La filiera italiana dell’imballaggio vale 51,3 miliardi di euro tra produttori di imballaggio e costruttori di tecnologie per il confezionamento, la stampa e il converting. Un comparto strategico che rappresenta il 3,3% del fatturato della manifattura e l’1,7% del Pil; nel 2024 ha raggiunto 17,26 milioni di tonnellate, +1,1% rispetto all’anno precedente e un fatturato complessivo di 37,96 miliardi. Le previsioni indicano una crescita stabile della produzione nazionale, con un incremento atteso del +1% nel 2025 e un tasso medio annuo del +1,2% fino al 2028.
Ma oggi questa filiera si trova davanti sia la sfida rappresentata dal regolamento Ue Packaging and Packaging Waste Regulation (Ppwr), che mira a ridurre entro il 2040 i rifiuti di imballaggio del 15%, sia la costante crescita della domanda, da parte dei consumatori, di imballaggi sicuri, pratici e sostenibili. Continuare a crescere riducendo il consumo è l’obiettivo, ma per raggiungerlo è necessaria una soluzione di sistema che tenga insieme tutta la filiera in dialogo con le istituzioni a cui chiedere strumenti stabili e applicabili che non lascino indietro nessun attore. Per questo oggi al Senato è stato organizzato l’incontro Filiera a confronto: l’Italia dell’imballaggio verso la nuova normativa europea, su iniziativa del Senatore Gianluca Cantalamessa, organizzato da Giflex – Gruppo Imballaggi Flessibili.
Incertezza
«Oggi servono strumenti stabili e applicabili per chi produce, per chi utilizza, per chi recupera e per chi ricicla gli imballaggi. Le imprese non possono lavorare nell’incertezza: devono programmare, investire, innovare», afferma Alberto Palaveri, Presidente di Giflex e Vice Presidente Assografici, con delega al Packaging, «siamo qui per rafforzare e difendere nel nuovo contesto europeo la leadership della nostra filiera».

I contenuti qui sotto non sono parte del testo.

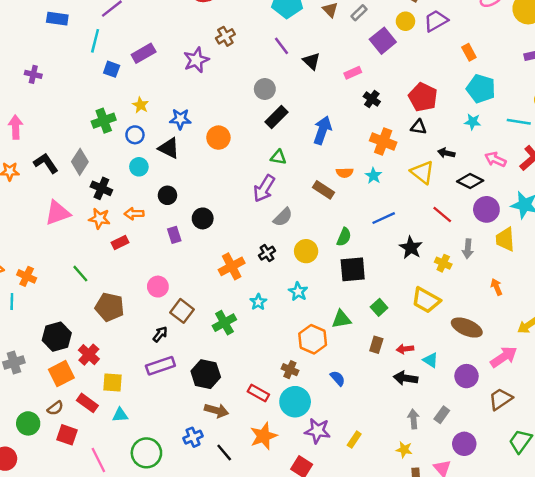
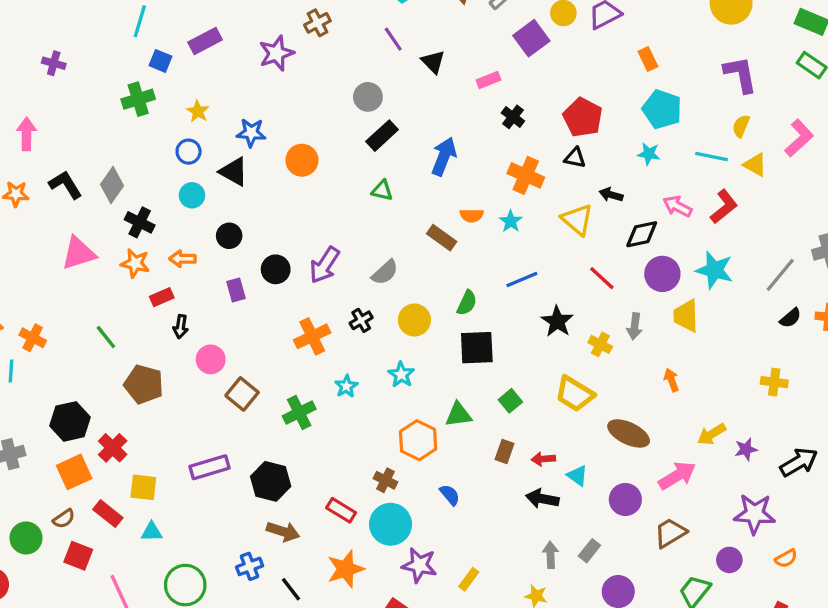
green cross: (104, 121) -> (138, 99), moved
black diamond: (470, 181) -> (642, 234), turned -40
purple arrow: (264, 188) -> (325, 265), moved
black arrow: (160, 334) -> (181, 327), moved, turned 147

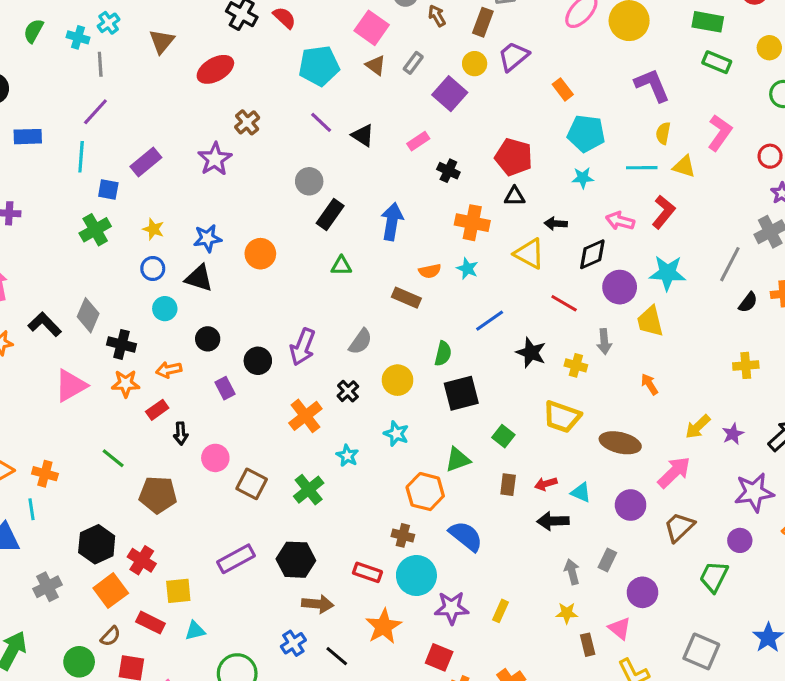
blue semicircle: (450, 495) -> (466, 536), size x1.6

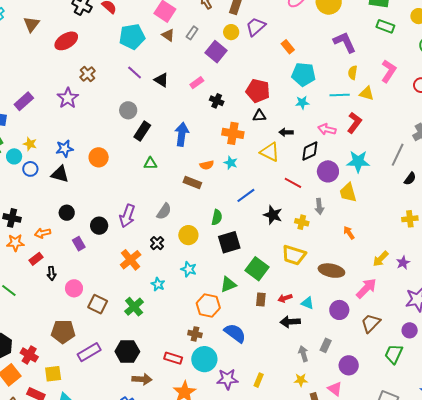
cyan circle: (165, 309) -> (14, 156), moved
green square: (503, 436) -> (257, 269), size x1.6
brown pentagon: (158, 495) -> (63, 332), moved

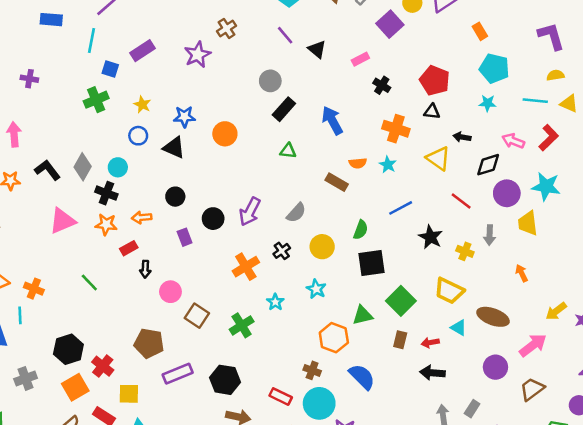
yellow semicircle: (353, 73) -> (555, 75), turned 64
blue arrow: (182, 134) -> (332, 120), turned -45
cyan circle: (14, 156) -> (118, 167), moved
cyan triangle: (307, 303) -> (459, 328), moved

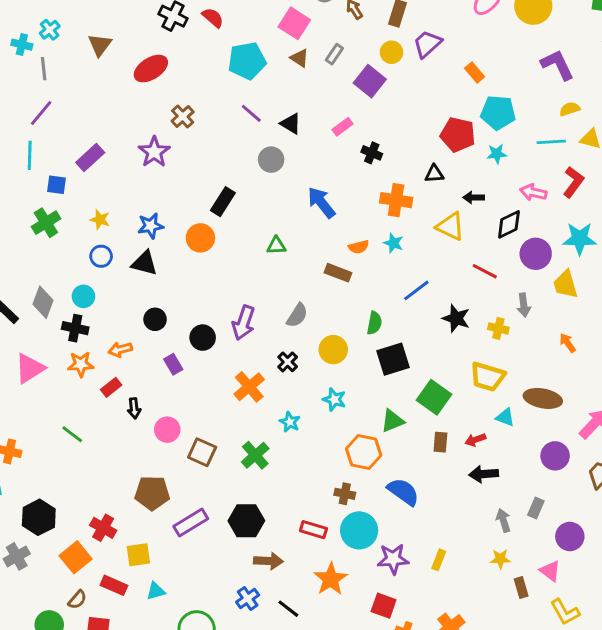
red pentagon: (435, 80) -> (458, 135), moved
gray circle: (270, 81) -> (271, 160), moved
black rectangle: (284, 109) -> (223, 202), moved
black hexagon: (68, 349) -> (39, 517), moved

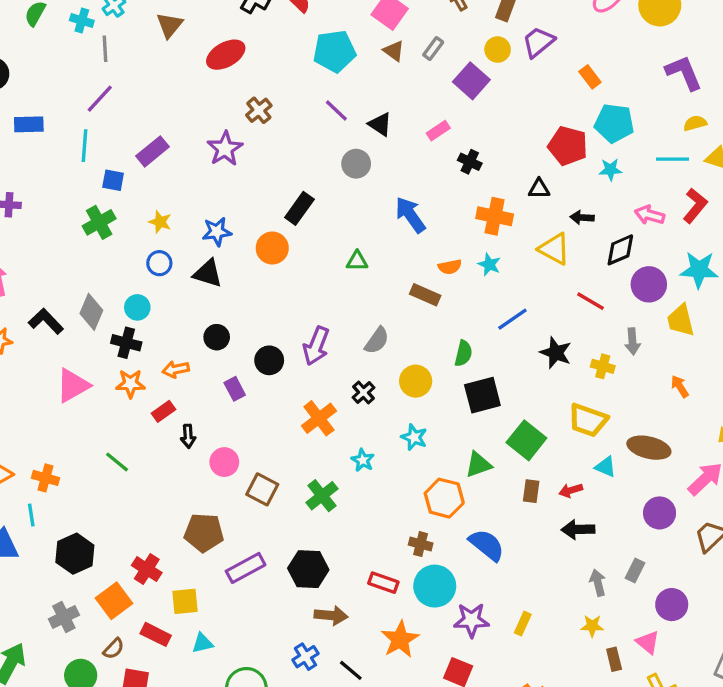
gray cross: (17, 556) -> (64, 617), moved

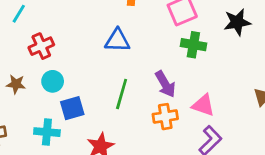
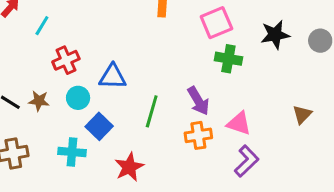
blue triangle: (117, 40) -> (113, 77), moved
blue square: (72, 108) -> (99, 126), turned -30

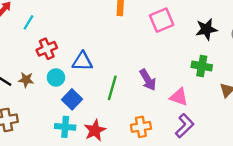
green cross: (228, 59) -> (202, 66), moved
orange cross: (198, 135) -> (141, 127), moved
cyan cross: (72, 152) -> (65, 127), moved

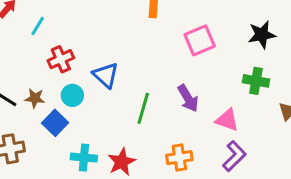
pink square: (162, 20) -> (200, 40), moved
blue triangle: (82, 61) -> (106, 75), turned 40
blue square: (72, 99) -> (55, 123), moved

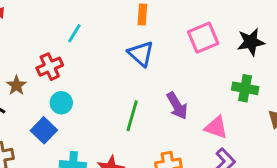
cyan line: (38, 26) -> (74, 33), moved
pink square: (200, 40) -> (203, 38), moved
blue triangle: (106, 75) -> (141, 54), moved
brown star: (35, 98) -> (16, 85), moved, turned 30

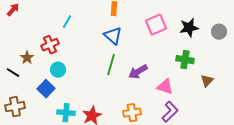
purple arrow: (177, 106) -> (138, 72), turned 90
green line: (132, 116) -> (111, 65), moved

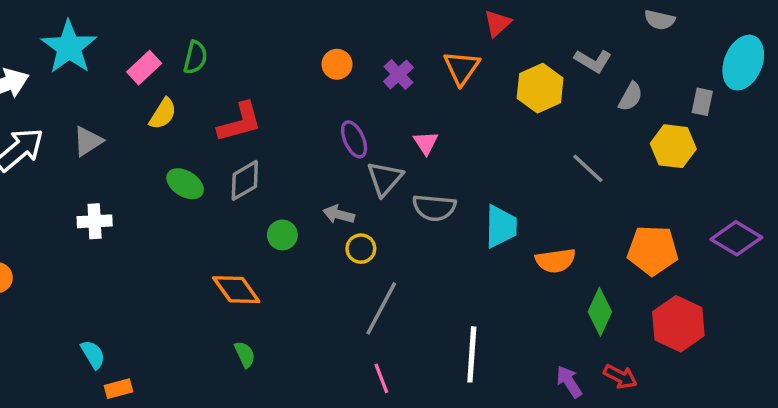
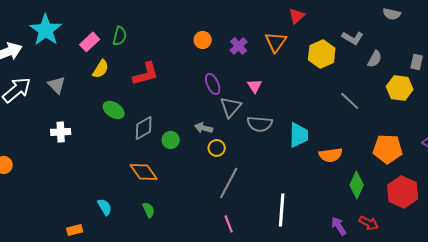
gray triangle: (88, 141) -> (57, 85), turned -42
gray diamond: (245, 180) -> (144, 128), moved
cyan semicircle: (93, 354) -> (105, 207), moved

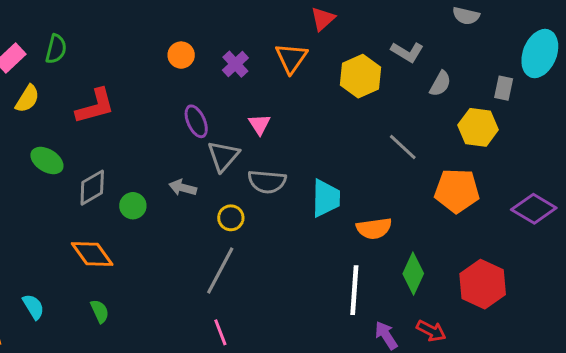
yellow circle: (217, 148) -> (231, 218), moved
orange pentagon: (388, 149) -> (457, 191), moved
white line: (282, 210) -> (354, 290), moved

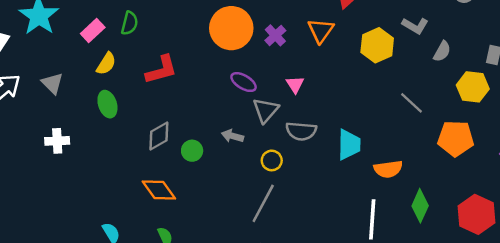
orange circle: (181, 55) -> (231, 28), size x2.0
purple ellipse: (196, 121) -> (244, 82), turned -35
green ellipse: (47, 161) -> (107, 104), moved, turned 40

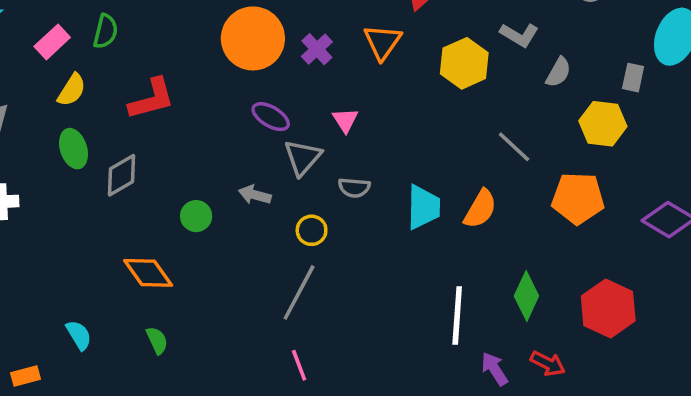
gray semicircle: (301, 131) -> (354, 188), size x0.7
gray diamond: (159, 136) -> (121, 175), moved
orange semicircle: (388, 169) -> (480, 209), moved, turned -52

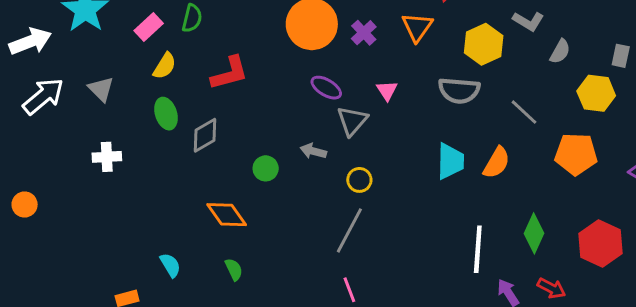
gray semicircle: (354, 188) -> (459, 90), moved, size x1.6

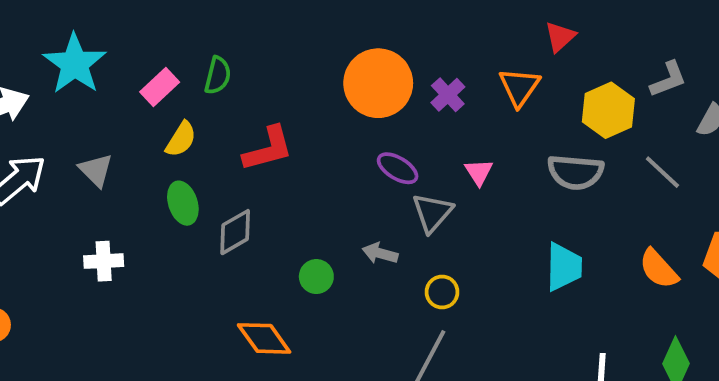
gray L-shape: (528, 21) -> (668, 79), turned -52
gray line: (524, 112) -> (662, 172), moved
orange semicircle: (497, 163) -> (659, 269), moved, turned 108

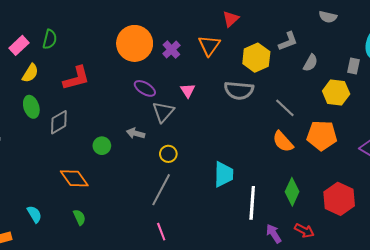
gray line: (662, 172) -> (285, 108), moved
cyan trapezoid: (564, 267) -> (224, 174), moved

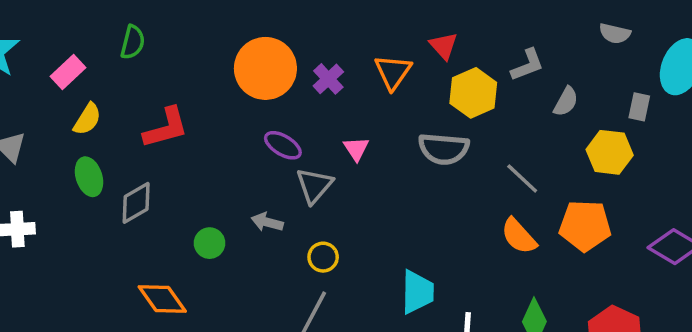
gray semicircle: (328, 17) -> (615, 33), moved
red triangle: (231, 19) -> (444, 46), moved, turned -30
green semicircle: (50, 39) -> (133, 42), moved

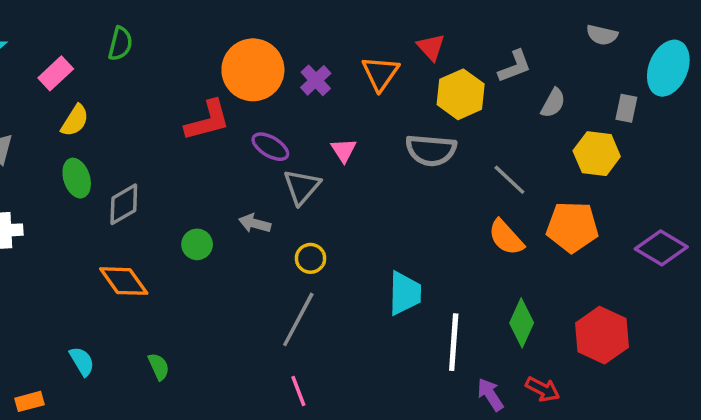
red L-shape: (166, 128) -> (208, 120), moved
orange diamond: (162, 299) -> (124, 281), moved

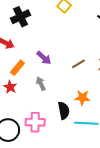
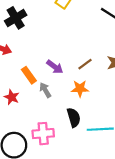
purple arrow: (44, 58) -> (55, 67), moved
orange rectangle: (17, 68) -> (29, 75), moved, turned -70
orange star: (82, 98) -> (80, 89), moved

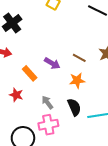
brown line: (85, 64) -> (79, 58), turned 72
gray arrow: (45, 90) -> (47, 102), moved

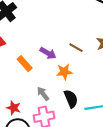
orange star: (77, 80) -> (64, 72), moved
red star: (16, 95) -> (14, 108), moved

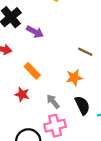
purple arrow: (48, 53) -> (35, 32), moved
red star: (14, 108) -> (22, 94), moved

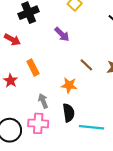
purple arrow: (35, 32) -> (62, 34), moved
red star: (22, 94) -> (11, 81), moved

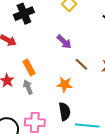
purple arrow: (62, 34) -> (64, 42), moved
gray arrow: (43, 101) -> (28, 87), moved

Rispetto all’attuale quadro legislativo europeo, Giflex propone un approccio pragmatico, costruttivo e non ideologico, orientato ai risultati e alla fattibilità industriale. Chiede quindi che il governo agevoli le prassi di mercato che generano riduzione di immesso al consumo, attraverso progetti di investimento mirati per permettere alle imprese di trasformare gli obiettivi regolatori in scelte industriali e in risultati misurabili. Il secondo obiettivo è migliorare il sistema di raccolta e riciclo che cambia con il cambiare degli imballaggi.
Eccellenza
«Il Made in Italy dell’imballaggio è un modello industriale di eccellenza, competitivo e sostenibile. L’Europa deve riconoscere e valorizzare chi è avanti, non penalizzarlo con burocrazia e norme rigide uguali per tutti. La sfida della riduzione dei rifiuti si vince con un approccio di filiera, dialogo con le istituzioni e flessibilità normativa, non con regolazioni ideologiche che mettono a rischio competitività e lavoro. L’Italia deve difendere con forza la propria filiera e dire basta a norme ideologiche che frenano innovazione, crescita e leadership industriale», ha detto il senatore Gianluca Cantalamessa.